The movie industry can give 17 Oscars to 10 hours of movies about a magic ring, but they’d rather not pay attention to 19 hours of opera about a magic ring.
That’s one lesson of the Ring Festival L.A., an elaborate, wide-ranging arts festival that’s now taking place in Los Angeles with the participation of the theater, music, art and academic communities -- but scant notice from Hollywood.
The L.A. County Museum of Art is involved, and the Museum of Contemporary Art, the Getty Trust, the Center Theater Group, the Geffen Playhouse, the Griffith Observatory, the Los Angeles Conservancy, UCLA and USC and many more.
But not Hollywood. Where -- just to name one obvious oversight -- are the screenings of Peter Jackson’s “Lord of the Rings” with a discussion of the ways in which J.R.R. Tolkien mined the same Teutonic myths that Richard Wagner drew upon for his massive cycle? (The public library in La Verne did a discussion, but not screenings.)
The Ring Festival was designed to supplement the Los Angeles Opera’s presentation of the four operas in Wagner’s "Ring of the Nibelungen," the most monumental undertaking any opera company can mount and the first in the history of L.A.

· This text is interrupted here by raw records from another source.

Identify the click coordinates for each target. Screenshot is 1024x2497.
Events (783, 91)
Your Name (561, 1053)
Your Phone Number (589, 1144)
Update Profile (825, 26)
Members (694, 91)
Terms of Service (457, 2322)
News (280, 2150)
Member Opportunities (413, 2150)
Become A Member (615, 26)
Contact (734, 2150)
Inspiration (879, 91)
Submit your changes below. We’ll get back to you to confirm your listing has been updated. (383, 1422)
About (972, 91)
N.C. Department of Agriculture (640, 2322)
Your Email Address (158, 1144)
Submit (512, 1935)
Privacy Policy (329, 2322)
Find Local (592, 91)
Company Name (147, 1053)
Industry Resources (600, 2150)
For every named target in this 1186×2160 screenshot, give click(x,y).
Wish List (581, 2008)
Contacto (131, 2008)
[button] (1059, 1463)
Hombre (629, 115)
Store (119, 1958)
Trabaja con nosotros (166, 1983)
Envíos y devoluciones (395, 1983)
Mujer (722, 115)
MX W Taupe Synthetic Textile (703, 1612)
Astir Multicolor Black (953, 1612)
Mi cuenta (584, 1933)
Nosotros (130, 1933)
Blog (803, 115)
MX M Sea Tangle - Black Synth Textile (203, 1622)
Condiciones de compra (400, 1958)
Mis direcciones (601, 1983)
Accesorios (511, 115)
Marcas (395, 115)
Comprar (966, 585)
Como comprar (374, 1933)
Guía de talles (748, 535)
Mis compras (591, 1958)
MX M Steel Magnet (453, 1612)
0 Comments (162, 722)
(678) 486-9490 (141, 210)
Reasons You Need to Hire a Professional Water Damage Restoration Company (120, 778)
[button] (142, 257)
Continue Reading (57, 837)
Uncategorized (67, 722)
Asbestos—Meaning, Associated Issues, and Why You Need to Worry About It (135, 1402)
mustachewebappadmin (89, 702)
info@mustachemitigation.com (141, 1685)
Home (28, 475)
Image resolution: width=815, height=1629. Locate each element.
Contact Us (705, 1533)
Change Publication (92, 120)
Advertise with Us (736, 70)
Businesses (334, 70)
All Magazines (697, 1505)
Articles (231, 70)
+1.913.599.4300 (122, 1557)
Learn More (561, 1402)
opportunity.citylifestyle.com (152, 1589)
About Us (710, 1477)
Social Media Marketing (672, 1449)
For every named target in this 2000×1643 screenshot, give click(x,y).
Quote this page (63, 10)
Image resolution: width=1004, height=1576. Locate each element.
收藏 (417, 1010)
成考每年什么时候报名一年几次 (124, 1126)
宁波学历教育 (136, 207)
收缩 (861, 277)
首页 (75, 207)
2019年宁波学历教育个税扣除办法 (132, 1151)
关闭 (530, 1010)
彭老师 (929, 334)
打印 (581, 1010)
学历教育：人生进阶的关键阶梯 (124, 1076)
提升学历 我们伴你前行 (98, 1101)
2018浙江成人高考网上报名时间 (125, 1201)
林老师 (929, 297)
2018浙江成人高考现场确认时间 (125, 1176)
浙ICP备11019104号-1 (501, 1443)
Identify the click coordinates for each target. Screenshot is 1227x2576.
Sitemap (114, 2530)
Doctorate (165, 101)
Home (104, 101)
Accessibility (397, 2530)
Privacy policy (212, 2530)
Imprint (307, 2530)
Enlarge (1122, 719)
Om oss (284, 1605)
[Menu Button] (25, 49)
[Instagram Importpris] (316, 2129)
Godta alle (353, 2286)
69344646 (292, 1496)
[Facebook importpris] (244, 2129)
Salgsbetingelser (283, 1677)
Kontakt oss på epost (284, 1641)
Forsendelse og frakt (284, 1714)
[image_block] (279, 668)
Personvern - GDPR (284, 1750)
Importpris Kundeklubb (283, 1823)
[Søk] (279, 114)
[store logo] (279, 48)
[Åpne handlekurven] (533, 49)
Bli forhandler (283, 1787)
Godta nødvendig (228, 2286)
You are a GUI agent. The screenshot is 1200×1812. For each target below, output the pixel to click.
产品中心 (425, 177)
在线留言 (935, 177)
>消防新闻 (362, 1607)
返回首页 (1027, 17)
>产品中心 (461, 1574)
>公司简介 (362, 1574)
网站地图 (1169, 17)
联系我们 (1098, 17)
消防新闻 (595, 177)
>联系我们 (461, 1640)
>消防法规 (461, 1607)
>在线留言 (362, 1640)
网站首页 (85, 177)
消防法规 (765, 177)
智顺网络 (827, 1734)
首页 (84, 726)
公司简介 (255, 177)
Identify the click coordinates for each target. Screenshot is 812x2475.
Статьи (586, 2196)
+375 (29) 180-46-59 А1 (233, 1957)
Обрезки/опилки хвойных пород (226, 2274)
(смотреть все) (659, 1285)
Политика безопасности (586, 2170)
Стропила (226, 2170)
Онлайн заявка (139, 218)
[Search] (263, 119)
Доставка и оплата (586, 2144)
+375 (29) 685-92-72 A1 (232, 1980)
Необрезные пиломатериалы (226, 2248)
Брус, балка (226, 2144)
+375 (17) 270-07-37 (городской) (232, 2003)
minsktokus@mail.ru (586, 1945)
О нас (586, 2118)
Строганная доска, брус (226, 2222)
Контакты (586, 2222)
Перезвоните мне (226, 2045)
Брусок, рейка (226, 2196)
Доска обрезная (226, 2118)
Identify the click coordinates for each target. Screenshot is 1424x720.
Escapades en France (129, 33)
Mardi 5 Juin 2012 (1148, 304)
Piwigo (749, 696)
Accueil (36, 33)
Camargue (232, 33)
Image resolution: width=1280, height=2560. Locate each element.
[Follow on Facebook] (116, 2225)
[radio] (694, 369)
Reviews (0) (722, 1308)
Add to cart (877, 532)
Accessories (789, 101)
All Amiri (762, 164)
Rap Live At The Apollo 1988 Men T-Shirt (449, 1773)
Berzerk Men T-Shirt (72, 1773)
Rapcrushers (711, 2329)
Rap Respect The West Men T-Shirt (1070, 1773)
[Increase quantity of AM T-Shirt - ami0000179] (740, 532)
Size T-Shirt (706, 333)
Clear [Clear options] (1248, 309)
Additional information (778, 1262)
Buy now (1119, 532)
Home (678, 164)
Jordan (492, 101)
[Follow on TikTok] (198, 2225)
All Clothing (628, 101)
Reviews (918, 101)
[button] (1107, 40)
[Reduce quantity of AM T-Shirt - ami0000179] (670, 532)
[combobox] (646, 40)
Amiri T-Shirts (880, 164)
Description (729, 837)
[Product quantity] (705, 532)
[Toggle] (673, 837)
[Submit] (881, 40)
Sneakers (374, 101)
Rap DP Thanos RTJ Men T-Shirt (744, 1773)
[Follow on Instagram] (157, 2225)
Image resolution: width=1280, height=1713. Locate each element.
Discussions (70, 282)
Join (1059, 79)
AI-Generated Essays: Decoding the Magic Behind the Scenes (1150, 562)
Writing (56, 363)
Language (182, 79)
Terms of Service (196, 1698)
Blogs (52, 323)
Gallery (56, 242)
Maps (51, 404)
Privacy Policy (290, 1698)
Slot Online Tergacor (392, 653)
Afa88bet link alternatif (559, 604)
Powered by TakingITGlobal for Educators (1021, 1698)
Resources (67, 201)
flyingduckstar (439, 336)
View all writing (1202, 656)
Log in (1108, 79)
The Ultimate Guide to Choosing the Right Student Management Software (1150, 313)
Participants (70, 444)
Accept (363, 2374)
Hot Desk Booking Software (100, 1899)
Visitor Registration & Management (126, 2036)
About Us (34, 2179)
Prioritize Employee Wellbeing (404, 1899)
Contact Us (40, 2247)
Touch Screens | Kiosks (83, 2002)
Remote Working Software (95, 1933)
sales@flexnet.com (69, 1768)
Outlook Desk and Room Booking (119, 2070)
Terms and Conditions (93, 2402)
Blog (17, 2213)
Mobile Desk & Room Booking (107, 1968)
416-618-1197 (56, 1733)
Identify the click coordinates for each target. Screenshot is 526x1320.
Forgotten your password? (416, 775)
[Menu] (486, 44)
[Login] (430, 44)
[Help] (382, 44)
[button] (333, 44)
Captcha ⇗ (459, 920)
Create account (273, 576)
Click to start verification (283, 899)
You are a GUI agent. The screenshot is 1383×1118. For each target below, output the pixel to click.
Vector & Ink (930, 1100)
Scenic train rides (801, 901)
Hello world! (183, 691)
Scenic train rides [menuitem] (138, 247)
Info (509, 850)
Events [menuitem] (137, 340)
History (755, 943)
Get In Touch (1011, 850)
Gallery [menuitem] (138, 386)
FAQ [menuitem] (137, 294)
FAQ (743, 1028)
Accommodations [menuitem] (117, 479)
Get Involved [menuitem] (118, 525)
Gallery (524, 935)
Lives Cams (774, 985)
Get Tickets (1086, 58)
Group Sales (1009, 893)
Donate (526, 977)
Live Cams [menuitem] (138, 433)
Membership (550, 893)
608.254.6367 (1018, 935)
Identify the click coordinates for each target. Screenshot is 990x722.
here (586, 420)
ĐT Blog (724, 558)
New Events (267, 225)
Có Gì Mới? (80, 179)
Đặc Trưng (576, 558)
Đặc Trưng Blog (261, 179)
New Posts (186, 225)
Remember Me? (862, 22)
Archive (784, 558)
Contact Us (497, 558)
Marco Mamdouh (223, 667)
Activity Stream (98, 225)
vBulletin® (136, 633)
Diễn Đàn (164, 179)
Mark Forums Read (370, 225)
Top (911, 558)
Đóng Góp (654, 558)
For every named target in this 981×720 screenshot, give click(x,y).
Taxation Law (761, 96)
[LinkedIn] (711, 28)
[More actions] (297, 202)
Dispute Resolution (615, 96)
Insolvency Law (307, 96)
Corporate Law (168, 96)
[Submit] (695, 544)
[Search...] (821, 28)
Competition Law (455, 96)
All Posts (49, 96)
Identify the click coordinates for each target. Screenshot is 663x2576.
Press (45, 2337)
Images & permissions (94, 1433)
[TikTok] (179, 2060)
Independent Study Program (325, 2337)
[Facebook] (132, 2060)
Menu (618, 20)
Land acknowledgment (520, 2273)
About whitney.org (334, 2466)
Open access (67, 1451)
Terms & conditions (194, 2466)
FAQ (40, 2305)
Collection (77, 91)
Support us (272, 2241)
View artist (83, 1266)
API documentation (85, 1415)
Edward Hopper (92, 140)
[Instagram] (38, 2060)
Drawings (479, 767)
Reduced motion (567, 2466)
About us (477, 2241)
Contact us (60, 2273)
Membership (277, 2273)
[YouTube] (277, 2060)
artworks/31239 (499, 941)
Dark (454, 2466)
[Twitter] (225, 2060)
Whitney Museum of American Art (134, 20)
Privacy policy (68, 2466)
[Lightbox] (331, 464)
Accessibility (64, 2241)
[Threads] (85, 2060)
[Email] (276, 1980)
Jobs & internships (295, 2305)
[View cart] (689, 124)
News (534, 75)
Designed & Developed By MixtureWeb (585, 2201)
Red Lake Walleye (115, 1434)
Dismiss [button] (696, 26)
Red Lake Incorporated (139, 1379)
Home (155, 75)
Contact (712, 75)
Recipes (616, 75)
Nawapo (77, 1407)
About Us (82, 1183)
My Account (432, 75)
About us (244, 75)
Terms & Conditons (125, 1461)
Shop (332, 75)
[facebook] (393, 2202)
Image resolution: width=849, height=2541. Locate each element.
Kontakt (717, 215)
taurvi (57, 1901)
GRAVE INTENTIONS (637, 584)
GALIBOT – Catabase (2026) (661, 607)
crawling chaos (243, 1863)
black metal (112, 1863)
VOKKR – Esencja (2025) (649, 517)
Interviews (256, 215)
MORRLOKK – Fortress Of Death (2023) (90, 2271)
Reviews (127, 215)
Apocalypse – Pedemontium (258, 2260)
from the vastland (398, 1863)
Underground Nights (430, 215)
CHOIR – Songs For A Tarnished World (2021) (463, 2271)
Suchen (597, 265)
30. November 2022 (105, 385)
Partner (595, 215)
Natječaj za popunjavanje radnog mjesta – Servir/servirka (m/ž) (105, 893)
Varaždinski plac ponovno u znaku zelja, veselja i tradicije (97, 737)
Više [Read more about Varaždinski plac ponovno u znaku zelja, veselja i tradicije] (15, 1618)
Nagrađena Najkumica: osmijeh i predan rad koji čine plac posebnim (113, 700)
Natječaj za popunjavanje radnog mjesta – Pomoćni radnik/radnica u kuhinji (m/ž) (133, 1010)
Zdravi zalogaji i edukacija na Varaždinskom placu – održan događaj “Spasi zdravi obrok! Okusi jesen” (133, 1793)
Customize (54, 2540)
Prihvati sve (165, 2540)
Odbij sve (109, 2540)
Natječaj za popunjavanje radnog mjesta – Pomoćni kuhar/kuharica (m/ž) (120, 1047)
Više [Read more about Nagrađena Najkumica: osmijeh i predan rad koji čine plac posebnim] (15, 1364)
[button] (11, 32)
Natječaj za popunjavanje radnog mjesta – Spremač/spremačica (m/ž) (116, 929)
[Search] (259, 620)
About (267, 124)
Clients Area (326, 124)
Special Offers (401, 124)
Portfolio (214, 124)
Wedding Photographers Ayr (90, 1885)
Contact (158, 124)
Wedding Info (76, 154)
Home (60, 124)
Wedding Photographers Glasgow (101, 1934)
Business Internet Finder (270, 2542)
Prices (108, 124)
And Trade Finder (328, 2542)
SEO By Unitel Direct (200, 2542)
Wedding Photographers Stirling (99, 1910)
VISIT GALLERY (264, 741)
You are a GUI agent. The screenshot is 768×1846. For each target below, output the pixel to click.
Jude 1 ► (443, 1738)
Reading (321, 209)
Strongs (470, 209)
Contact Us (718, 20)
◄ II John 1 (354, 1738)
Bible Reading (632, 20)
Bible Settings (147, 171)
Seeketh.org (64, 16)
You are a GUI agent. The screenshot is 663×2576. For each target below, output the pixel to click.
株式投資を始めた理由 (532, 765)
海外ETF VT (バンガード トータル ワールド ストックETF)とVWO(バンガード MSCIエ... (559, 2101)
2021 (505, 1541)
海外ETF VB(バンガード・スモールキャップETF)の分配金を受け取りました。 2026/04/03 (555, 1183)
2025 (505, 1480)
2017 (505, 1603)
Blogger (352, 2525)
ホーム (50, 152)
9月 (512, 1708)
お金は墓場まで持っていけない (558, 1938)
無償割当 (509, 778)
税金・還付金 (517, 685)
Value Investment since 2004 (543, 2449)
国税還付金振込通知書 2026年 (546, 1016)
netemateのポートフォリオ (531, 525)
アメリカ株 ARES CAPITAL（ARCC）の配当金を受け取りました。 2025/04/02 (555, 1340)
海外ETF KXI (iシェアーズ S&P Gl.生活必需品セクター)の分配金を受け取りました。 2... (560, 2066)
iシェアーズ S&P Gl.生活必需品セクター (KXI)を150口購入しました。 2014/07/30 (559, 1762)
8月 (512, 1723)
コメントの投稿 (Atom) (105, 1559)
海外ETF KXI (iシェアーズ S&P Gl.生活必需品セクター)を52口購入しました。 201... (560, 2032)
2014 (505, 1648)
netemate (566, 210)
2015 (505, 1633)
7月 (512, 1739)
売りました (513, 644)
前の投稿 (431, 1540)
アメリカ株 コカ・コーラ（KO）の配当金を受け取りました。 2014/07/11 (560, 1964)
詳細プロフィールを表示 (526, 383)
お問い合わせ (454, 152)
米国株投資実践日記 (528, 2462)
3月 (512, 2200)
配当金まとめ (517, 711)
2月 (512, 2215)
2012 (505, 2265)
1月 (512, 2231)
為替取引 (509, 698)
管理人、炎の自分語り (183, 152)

It’s a significant (if controversial) cultural event that should be reaching a peak as the opera company wraps up the first of three complete cycles of the operas. The L.A. Opera’s general director, crossover icon Placido Domingo, calls it “the largest, most significant cultural festival in Los Angeles since the 1984 Olympic Arts Festival.”
So what is the movie business doing this month to celebrate the culmination of this massive effort?
Well, the American Cinematheque is showing “Apocalypse Now Redux” on Friday night. Because, after all, Robert Duvall’s Lieutenant Kilgore blares “Ride of the Valkyries,” from ring opera numbe 2 “Die Walkure,” during a four-minute helicopter attack at one point in the movie.
And the Los Angeles Film Festival is showing 1913 silent film “The Life of Richard Wagner” on June 20 at REDCAT.
That’s it.
Sure, last month the Academy presented a program called “What’s Opera, Doc?” that dealt with classical music in cartoons, and before that AMPAS collaborated with the Los Angeles County Museum of Art to screen Fritz Lang’s two “Der Nieberlungen” films.
And back in April the Sundance Film Festival institute showed a documentary called “Sing Faster: The Stagehands’ Ring Cycle.”
But apart from these programs and a handful of movies shown by the Opera League of Los Angeles and the city’s Department of Cultural Affairs, Hollywood appears to be sitting this one out.
The L.A. Opera is not complaining -- and they’d probably dispute the characterization. When asked about the scarcity of Hollywood-related activities, a spokesperson said the organization “has been very pleased with its Ring Festival L.A. film partnerships and the events have been very well attended,” and singled out the Academy and its director of educational programs and special projects, Randy Haberkamp.